» **Supplied data**:
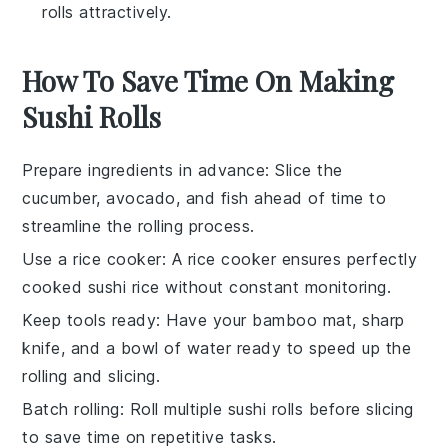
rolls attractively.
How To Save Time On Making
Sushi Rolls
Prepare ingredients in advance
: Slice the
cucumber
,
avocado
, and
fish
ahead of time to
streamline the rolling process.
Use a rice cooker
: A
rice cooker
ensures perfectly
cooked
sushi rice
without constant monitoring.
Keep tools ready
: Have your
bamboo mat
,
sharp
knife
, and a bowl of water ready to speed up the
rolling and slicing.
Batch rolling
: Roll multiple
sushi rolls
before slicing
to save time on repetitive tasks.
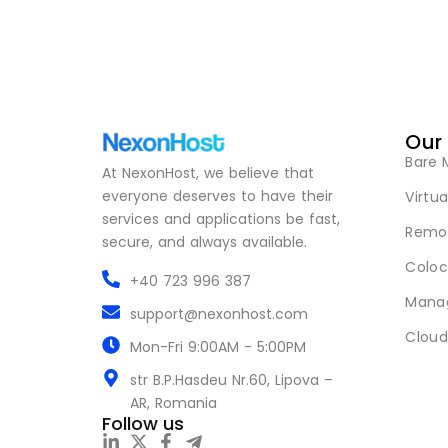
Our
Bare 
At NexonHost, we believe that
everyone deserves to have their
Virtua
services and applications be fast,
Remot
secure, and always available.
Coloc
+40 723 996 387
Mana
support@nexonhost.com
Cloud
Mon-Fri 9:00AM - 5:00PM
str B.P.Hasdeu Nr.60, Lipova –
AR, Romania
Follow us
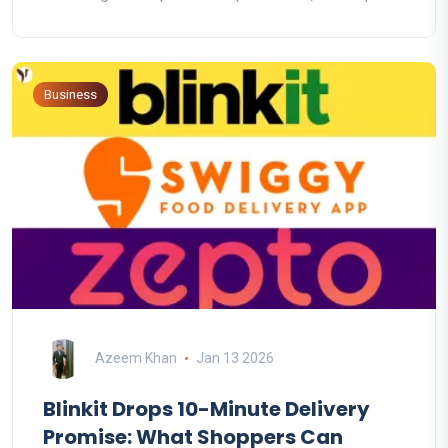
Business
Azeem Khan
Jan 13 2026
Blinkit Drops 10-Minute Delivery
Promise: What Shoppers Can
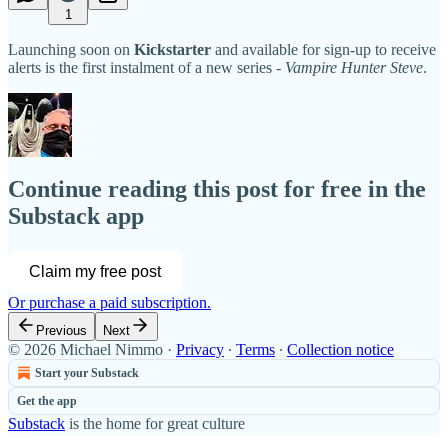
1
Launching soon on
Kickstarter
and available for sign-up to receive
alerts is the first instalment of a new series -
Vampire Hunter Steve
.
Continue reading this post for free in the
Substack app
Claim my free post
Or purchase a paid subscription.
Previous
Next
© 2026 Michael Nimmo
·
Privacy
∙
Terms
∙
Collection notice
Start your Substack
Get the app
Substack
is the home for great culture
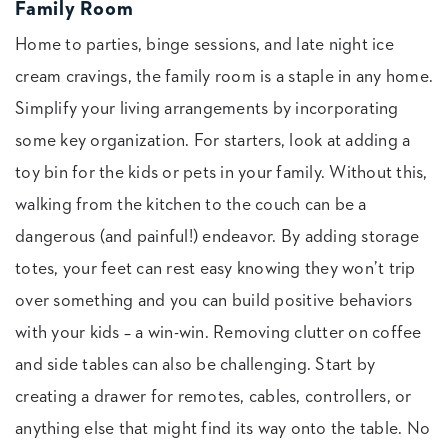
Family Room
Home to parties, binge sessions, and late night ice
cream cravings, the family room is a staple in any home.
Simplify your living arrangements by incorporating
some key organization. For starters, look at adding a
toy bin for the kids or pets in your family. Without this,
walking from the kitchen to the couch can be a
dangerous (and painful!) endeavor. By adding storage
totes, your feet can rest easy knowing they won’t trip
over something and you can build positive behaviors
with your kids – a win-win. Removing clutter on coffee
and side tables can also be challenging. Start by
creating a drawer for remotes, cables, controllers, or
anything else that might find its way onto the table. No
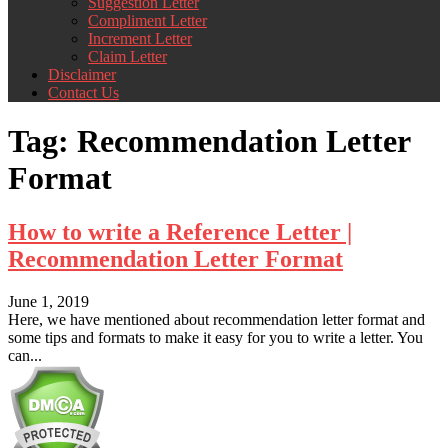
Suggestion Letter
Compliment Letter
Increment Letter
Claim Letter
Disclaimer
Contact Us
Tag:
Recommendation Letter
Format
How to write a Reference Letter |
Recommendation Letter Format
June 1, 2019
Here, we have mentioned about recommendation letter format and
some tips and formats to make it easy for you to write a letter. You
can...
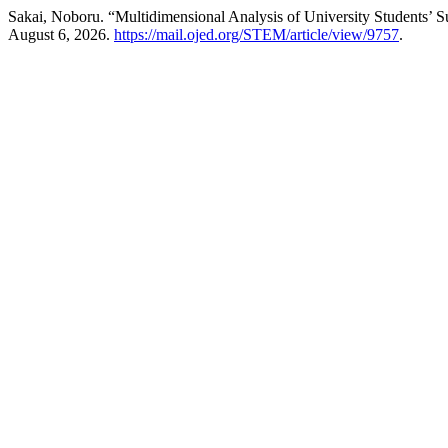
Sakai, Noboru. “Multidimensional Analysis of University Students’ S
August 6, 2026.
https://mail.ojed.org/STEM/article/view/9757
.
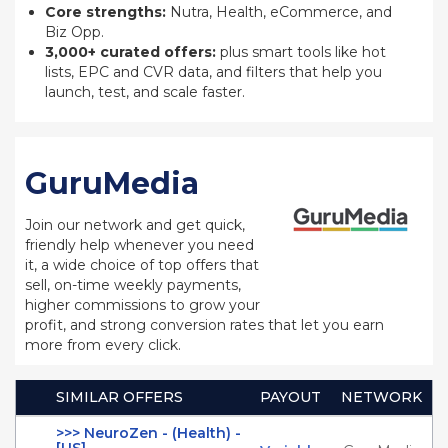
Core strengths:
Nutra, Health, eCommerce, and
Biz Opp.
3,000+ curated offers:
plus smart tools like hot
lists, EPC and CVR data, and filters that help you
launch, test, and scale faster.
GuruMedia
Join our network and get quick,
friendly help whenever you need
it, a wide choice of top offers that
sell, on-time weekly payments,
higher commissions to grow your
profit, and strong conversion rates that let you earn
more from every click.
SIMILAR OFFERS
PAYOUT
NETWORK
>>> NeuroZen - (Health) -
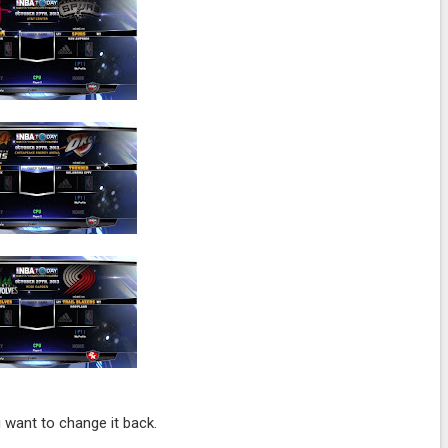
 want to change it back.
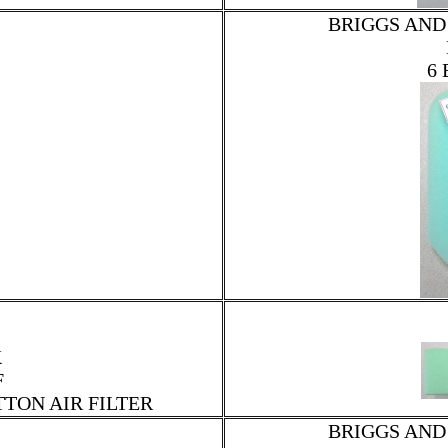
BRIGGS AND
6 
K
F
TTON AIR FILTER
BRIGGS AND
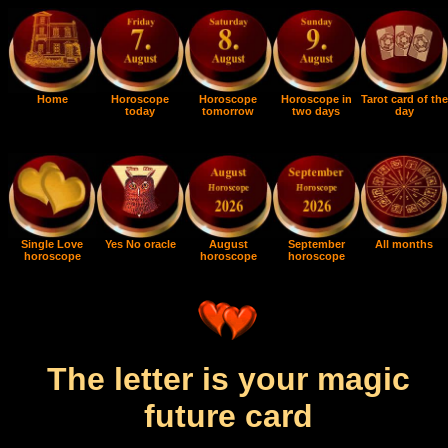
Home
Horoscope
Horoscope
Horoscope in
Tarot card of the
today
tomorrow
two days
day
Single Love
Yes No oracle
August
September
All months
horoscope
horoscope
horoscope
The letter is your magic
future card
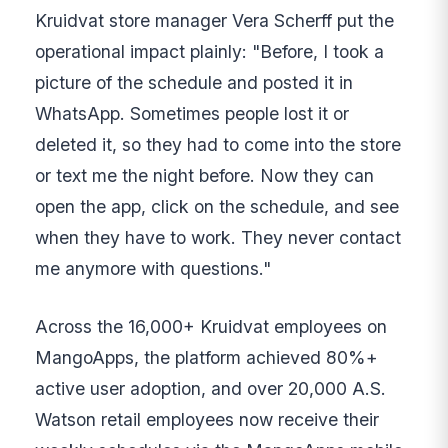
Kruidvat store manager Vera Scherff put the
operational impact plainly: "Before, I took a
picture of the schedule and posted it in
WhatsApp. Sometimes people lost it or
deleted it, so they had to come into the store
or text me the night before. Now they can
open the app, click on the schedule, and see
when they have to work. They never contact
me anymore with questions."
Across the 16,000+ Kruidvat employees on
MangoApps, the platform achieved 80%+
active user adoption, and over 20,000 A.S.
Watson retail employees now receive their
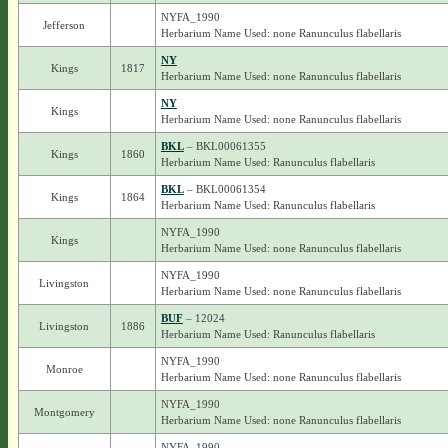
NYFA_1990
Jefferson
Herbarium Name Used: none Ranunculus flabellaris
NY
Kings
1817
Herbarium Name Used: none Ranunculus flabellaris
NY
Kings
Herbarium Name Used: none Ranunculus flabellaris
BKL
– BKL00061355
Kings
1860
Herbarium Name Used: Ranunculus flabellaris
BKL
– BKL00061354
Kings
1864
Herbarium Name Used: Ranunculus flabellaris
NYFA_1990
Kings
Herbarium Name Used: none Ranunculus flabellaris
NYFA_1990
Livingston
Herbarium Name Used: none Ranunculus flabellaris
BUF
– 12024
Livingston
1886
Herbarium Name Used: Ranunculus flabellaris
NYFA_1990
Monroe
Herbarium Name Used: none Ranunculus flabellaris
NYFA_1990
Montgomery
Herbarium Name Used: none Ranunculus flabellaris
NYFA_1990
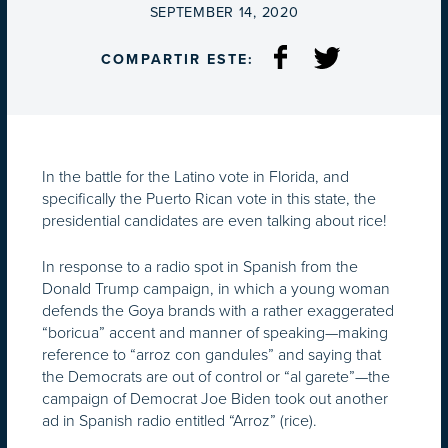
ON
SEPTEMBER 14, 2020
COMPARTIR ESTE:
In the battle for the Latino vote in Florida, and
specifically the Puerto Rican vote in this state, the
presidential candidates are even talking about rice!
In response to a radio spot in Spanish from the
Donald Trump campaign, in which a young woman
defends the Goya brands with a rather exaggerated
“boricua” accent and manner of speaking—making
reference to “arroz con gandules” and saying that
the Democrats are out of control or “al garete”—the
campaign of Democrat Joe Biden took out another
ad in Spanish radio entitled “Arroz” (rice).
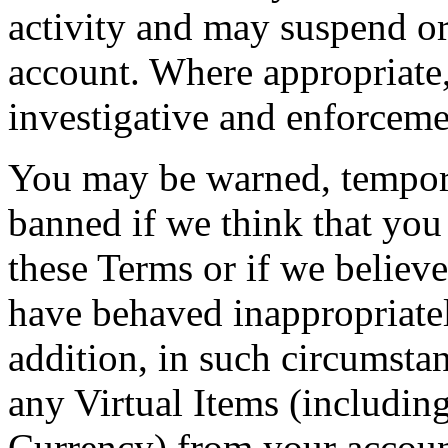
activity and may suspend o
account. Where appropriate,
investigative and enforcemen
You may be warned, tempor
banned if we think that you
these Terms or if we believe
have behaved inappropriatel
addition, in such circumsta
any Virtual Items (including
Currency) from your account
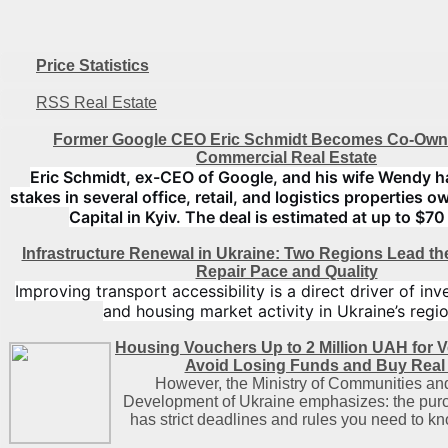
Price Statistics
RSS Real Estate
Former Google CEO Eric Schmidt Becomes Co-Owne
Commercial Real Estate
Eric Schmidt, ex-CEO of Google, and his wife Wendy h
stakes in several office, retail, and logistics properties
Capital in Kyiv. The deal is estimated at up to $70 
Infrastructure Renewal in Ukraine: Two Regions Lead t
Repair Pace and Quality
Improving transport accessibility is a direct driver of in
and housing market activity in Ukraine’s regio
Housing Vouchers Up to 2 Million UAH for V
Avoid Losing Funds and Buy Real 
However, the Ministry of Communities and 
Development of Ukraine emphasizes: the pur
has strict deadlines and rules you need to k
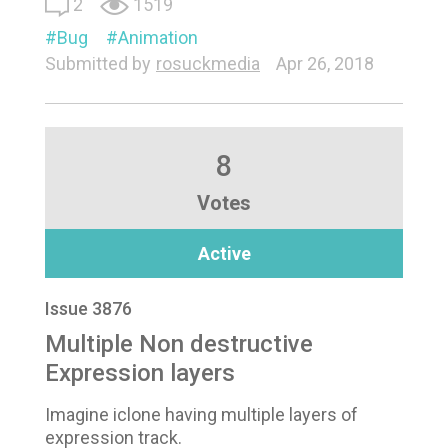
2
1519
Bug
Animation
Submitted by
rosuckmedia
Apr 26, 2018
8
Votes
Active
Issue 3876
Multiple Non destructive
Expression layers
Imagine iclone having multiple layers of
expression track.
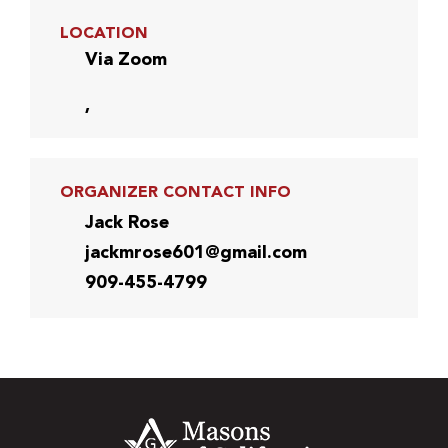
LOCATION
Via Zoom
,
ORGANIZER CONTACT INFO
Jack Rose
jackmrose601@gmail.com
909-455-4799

» **Task details**: Excluding the images, return each record above precisely as written.

» **Written reply**:
rolls attractively.
How To Save Time On Making
Sushi Rolls
Prepare ingredients in advance
: Slice the
cucumber
,
avocado
, and
fish
ahead of time to
streamline the rolling process.
Use a rice cooker
: A
rice cooker
ensures perfectly
cooked
sushi rice
without constant monitoring.
Keep tools ready
: Have your
bamboo mat
,
sharp
knife
, and a bowl of water ready to speed up the
rolling and slicing.
Batch rolling
: Roll multiple
sushi rolls
before slicing
to save time on repetitive tasks.
Our
Bare 
At NexonHost, we believe that
everyone deserves to have their
Virtua
services and applications be fast,
Remot
secure, and always available.
Coloc
+40 723 996 387
Mana
support@nexonhost.com
Cloud
Mon-Fri 9:00AM - 5:00PM
str B.P.Hasdeu Nr.60, Lipova –
AR, Romania
Follow us
Business
Azeem Khan
Jan 13 2026
Blinkit Drops 10-Minute Delivery
Promise: What Shoppers Can
1
Launching soon on
Kickstarter
and available for sign-up to receive
alerts is the first instalment of a new series -
Vampire Hunter Steve
.
Continue reading this post for free in the
Substack app
Claim my free post
Or purchase a paid subscription.
Previous
Next
© 2026 Michael Nimmo
·
Privacy
∙
Terms
∙
Collection notice
Start your Substack
Get the app
Substack
is the home for great culture
Family Room
Home to parties, binge sessions, and late night ice
cream cravings, the family room is a staple in any home.
Simplify your living arrangements by incorporating
some key organization. For starters, look at adding a
toy bin for the kids or pets in your family. Without this,
walking from the kitchen to the couch can be a
dangerous (and painful!) endeavor. By adding storage
totes, your feet can rest easy knowing they won’t trip
over something and you can build positive behaviors
with your kids – a win-win. Removing clutter on coffee
and side tables can also be challenging. Start by
creating a drawer for remotes, cables, controllers, or
anything else that might find its way onto the table. No
Suggestion Letter
Compliment Letter
Increment Letter
Claim Letter
Disclaimer
Contact Us
Tag:
Recommendation Letter
Format
How to write a Reference Letter |
Recommendation Letter Format
June 1, 2019
Here, we have mentioned about recommendation letter format and
some tips and formats to make it easy for you to write a letter. You
can...
Sakai, Noboru. “Multidimensional Analysis of University Students’ S
August 6, 2026.
https://mail.ojed.org/STEM/article/view/9757
.
Core strengths:
Nutra, Health, eCommerce, and
Biz Opp.
3,000+ curated offers:
plus smart tools like hot
lists, EPC and CVR data, and filters that help you
launch, test, and scale faster.
GuruMedia
Join our network and get quick,
friendly help whenever you need
it, a wide choice of top offers that
sell, on-time weekly payments,
higher commissions to grow your
profit, and strong conversion rates that let you earn
more from every click.
SIMILAR OFFERS
PAYOUT
NETWORK
>>> NeuroZen - (Health) -
 want to change it back.
BRIGGS AND
6 
K
F
TTON AIR FILTER
BRIGGS AND
Home
Horoscope
Horoscope
Horoscope in
Tarot card of the
today
tomorrow
two days
day
Single Love
Yes No oracle
August
September
All months
horoscope
horoscope
horoscope
The letter is your magic
future card
Kruidvat store manager Vera Scherff put the
operational impact plainly: "Before, I took a
picture of the schedule and posted it in
WhatsApp. Sometimes people lost it or
deleted it, so they had to come into the store
or text me the night before. Now they can
open the app, click on the schedule, and see
when they have to work. They never contact
me anymore with questions."
Across the 16,000+ Kruidvat employees on
MangoApps, the platform achieved 80%+
active user adoption, and over 20,000 A.S.
Watson retail employees now receive their
NYFA_1990
Jefferson
Herbarium Name Used: none Ranunculus flabellaris
NY
Kings
1817
Herbarium Name Used: none Ranunculus flabellaris
NY
Kings
Herbarium Name Used: none Ranunculus flabellaris
BKL
– BKL00061355
Kings
1860
Herbarium Name Used: Ranunculus flabellaris
BKL
– BKL00061354
Kings
1864
Herbarium Name Used: Ranunculus flabellaris
NYFA_1990
Kings
Herbarium Name Used: none Ranunculus flabellaris
NYFA_1990
Livingston
Herbarium Name Used: none Ranunculus flabellaris
BUF
– 12024
Livingston
1886
Herbarium Name Used: Ranunculus flabellaris
NYFA_1990
Monroe
Herbarium Name Used: none Ranunculus flabellaris
NYFA_1990
Montgomery
Herbarium Name Used: none Ranunculus flabellaris
NYFA_1990
ON
SEPTEMBER 14, 2020
COMPARTIR ESTE:
In the battle for the Latino vote in Florida, and
specifically the Puerto Rican vote in this state, the
presidential candidates are even talking about rice!
In response to a radio spot in Spanish from the
Donald Trump campaign, in which a young woman
defends the Goya brands with a rather exaggerated
“boricua” accent and manner of speaking—making
reference to “arroz con gandules” and saying that
the Democrats are out of control or “al garete”—the
campaign of Democrat Joe Biden took out another
ad in Spanish radio entitled “Arroz” (rice).
activity and may suspend o
account. Where appropriate,
investigative and enforcemen
You may be warned, tempor
banned if we think that you
these Terms or if we believe
have behaved inappropriatel
addition, in such circumsta
any Virtual Items (including
Currency) from your account
Price Statistics
RSS Real Estate
Former Google CEO Eric Schmidt Becomes Co-Owne
Commercial Real Estate
Eric Schmidt, ex-CEO of Google, and his wife Wendy h
stakes in several office, retail, and logistics properties
Capital in Kyiv. The deal is estimated at up to $70 
Infrastructure Renewal in Ukraine: Two Regions Lead t
Repair Pace and Quality
Improving transport accessibility is a direct driver of in
and housing market activity in Ukraine’s regio
Housing Vouchers Up to 2 Million UAH for V
Avoid Losing Funds and Buy Real 
However, the Ministry of Communities and 
Development of Ukraine emphasizes: the pur
has strict deadlines and rules you need to k
2
1519
Bug
Animation
Submitted by
rosuckmedia
Apr 26, 2018
8
Votes
Active
Issue 3876
Multiple Non destructive
Expression layers
Imagine iclone having multiple layers of
expression track.
LOCATION
Via Zoom
,
ORGANIZER CONTACT INFO
Jack Rose
jackmrose601@gmail.com
909-455-4799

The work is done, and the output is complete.